Голос профессионального певца полноценно должен охватывать две октавы и иметь дополнительный запас для впечатления публики, например, "верхним До" у теноров.
В "Севильском цирюльнике" Джоаккино Россини можно найти немало политических примет той эпохи. Одна из них - образ Дона Базилио - интригана, ханжи, лицемера и завистника. Он очерчен с огромной силой музыкально-драматического сарказма, что имело глубокий социальный смысл в обстановке клерикального Рима. Об этом красноречиво свидетельствует любопытный документ, хранящийся в архиве миланского театра "Ла Скала". На фронтисписе либретто "Севильского цирюльника" чья-то рука почерком с закорючками, типичными для стиля XVIII века, начертала следующее регламентирующее указание:
Милан, 14 января 1856.
Представление может быть дозволено лишь в случае, если костюм Базилио не будет иметь ни малейшего сходства (или намёка) со священническими одеждами какой бы то ни было религиозной корпорации.
От дирекции и полиции.
Даже спустя сорок лет после первого представления "Цирюльника" цензура разрешала ставить оперу только при условии, если Базилио в спектакле будет выступать как "учитель музыки Розины".
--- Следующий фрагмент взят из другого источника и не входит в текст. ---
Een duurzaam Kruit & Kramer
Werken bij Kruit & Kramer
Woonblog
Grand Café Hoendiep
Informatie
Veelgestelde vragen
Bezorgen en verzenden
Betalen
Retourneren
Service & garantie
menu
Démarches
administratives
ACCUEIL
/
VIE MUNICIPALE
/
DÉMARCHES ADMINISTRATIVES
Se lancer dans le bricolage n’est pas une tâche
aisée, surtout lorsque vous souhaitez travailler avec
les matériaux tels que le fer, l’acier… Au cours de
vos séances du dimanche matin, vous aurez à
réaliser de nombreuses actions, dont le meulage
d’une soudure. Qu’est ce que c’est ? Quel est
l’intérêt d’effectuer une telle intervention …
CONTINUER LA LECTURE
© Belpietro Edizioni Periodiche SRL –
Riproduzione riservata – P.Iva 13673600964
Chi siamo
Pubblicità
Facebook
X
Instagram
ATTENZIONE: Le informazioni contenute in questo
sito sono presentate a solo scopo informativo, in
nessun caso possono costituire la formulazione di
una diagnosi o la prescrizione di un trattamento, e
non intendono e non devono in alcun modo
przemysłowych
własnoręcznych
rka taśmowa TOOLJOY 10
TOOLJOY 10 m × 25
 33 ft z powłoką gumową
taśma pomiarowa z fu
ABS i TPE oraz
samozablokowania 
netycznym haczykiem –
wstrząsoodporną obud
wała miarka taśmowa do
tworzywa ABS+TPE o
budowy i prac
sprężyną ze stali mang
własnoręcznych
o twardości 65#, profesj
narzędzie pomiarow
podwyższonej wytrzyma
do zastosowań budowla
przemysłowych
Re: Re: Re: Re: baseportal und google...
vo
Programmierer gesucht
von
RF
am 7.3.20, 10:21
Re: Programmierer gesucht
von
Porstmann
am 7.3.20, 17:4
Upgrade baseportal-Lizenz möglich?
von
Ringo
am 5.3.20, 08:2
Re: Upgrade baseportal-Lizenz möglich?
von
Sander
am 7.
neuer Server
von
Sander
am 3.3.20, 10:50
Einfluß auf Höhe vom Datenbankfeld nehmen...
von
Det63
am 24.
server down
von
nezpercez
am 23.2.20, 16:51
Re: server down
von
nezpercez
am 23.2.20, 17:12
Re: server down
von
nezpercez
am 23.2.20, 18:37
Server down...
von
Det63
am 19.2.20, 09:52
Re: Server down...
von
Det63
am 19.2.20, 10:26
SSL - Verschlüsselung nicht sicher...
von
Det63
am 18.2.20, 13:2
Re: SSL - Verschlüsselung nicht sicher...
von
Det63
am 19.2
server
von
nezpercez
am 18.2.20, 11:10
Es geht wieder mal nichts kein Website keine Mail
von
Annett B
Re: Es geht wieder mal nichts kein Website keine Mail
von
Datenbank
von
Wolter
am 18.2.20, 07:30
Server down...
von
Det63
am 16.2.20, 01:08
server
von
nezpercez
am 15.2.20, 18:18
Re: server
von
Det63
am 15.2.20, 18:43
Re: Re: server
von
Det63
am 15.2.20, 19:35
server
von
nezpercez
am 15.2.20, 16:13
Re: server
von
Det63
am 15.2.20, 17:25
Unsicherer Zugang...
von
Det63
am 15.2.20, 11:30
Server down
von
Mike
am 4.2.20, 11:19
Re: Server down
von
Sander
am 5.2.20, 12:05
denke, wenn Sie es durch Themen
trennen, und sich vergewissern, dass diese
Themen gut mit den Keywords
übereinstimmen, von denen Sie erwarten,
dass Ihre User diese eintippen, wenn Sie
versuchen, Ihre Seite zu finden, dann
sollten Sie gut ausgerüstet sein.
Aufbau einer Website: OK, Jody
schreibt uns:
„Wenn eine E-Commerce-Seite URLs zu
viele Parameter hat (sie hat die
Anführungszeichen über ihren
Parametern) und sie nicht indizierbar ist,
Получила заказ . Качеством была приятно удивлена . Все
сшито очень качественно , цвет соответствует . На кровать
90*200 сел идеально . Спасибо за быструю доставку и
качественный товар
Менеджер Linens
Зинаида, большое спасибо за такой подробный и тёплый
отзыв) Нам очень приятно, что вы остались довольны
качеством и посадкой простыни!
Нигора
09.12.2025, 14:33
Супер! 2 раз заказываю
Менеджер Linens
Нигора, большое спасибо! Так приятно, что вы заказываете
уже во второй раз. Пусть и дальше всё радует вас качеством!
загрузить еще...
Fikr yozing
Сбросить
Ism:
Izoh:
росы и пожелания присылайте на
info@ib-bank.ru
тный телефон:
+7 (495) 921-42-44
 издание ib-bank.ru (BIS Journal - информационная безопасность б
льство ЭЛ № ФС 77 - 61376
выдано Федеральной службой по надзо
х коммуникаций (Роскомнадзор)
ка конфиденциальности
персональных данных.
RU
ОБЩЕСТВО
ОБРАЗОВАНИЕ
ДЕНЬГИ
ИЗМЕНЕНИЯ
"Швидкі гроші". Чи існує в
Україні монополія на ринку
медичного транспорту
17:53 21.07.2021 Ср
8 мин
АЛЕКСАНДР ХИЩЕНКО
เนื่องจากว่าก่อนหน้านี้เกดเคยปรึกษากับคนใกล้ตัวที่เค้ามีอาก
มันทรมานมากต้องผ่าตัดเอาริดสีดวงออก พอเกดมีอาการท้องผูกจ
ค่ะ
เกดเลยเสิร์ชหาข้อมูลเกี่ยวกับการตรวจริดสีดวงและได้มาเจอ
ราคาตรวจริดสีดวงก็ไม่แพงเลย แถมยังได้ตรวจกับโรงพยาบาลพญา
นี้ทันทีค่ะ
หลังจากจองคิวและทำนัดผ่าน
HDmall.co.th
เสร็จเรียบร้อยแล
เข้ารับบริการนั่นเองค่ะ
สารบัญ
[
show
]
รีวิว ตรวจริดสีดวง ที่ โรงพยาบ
Знаменитая ария о клевете La calunnia e un venticello заключает в себе целую жизненную философию: похвалу человеческой подлости.
Она основана на постепенном нарастании одной единственной темы. Вкрадчивая поначалу, осторожно ползущая вверх мелодия с каждый проведением словно "раздувается". Её сопровождает неуклонное динамическое и оркестровое crescendo, доходящее до громовых раскатов в кульминации на словах Come un colpo di cannone! (буквально "Как выстрел из пушки!"). Сам Дон Базилио, излагающий "теорию клеветы", абсолютно серьёзен, как герой оперы-seria, но в данной ситуации его пыл производит комедийный эффект.
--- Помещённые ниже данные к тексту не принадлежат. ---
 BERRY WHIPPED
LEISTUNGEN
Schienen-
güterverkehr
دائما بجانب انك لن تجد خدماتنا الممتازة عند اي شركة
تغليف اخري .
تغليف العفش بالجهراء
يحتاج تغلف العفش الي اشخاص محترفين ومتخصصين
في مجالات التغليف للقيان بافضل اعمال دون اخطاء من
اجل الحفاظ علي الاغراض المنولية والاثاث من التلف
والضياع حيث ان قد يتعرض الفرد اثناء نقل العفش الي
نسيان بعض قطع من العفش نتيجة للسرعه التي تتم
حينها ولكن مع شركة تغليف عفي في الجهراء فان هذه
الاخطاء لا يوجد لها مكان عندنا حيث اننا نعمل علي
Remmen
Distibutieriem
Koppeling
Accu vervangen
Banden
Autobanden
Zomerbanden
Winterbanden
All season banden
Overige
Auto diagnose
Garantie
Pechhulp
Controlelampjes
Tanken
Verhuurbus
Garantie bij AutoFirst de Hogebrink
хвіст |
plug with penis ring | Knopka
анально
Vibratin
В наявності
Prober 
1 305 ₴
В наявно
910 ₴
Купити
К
Давайте послушаем фрагменты арии в исполнении усского баса Федора Шаляпина, Валерия Малышева( русс) и венгерского баса Ласло Полгара
Идея подлеца Базилио не нова, а известна с античных времён. Древнегреческий историк Плутарх в сочинении "Как отличить льстеца от друга" упоминал некоего придворного Александра Македонского по имени Медий, который говорил, "что клеветать и кусать можно смело, ибо шрамы останутся в любом случае".
Говорят, чтобы избежать допремьерного "ухода в народ" Джузеппе Верди представил песенку Герцога лишь на генеральном прогоне оперы "Риголетто". До этого все репетиции арии проходили вне стен театра.
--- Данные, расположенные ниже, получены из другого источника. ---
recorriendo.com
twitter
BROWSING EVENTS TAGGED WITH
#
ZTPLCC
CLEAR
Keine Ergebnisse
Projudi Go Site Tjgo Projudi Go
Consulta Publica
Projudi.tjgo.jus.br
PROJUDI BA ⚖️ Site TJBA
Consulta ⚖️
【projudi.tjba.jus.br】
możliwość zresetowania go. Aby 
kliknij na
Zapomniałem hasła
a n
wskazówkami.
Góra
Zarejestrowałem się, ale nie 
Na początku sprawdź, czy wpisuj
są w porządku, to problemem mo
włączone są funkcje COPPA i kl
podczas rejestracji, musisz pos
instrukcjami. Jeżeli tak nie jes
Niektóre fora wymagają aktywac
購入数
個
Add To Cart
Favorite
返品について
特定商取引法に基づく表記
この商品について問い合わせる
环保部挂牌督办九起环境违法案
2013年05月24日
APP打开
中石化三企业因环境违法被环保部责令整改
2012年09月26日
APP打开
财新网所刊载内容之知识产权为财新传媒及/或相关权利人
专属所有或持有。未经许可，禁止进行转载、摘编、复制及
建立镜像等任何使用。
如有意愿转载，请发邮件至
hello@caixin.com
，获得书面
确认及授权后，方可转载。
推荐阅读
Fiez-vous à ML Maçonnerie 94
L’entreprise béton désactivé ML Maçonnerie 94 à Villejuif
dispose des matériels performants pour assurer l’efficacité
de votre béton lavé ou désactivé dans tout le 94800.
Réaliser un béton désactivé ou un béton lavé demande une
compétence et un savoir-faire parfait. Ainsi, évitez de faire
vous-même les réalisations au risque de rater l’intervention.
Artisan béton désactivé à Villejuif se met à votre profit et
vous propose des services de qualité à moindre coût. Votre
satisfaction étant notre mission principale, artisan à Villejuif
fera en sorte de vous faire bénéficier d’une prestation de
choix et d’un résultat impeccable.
Герцог Мантуанский - развратник и повеса, меняющий женщин как перчатки, коварный соблазнитель и обманщик. Его жертвой становится юная красавица Джильда, дочь шута Риголетто. Как свойственно большинству негодяев, он не осознаёт свою порочность, а оправдывается порочностью обманутых им женщин. И как большинство негодяев, герцог остаётся безнаказанным.
Слушаем канцону La donna è mobile (Женщина непостоянна) в исполнении итальянского тенора Лучано Паваротти.
Лучано Паваротти в роли Герцога
И звезды сияли ,
И земля пахла дверью в сад,
И шаг коснулся песка.
Она пришла в аромат, она упала в мои объятия.
О сладкие поцелуи или томные ласки,
Mentr'io дрожит от прекрасных форм, растворенных завесами!
Моя мечта о любви исчезла навсегда.
И я умру в отчаянии!
И я никогда не любил жизнь так сильно!
Следующий оперный "мерзавец" - начальник полиции барон Скарпиа, герой оперы Джаккомо Пучини "Тоска".
У этого подонка вообще нет ничего святого. Он одержим идеей овладеть певицей Флорией Тоской и для исполнения этого замысла не чурается самых гадких поступков.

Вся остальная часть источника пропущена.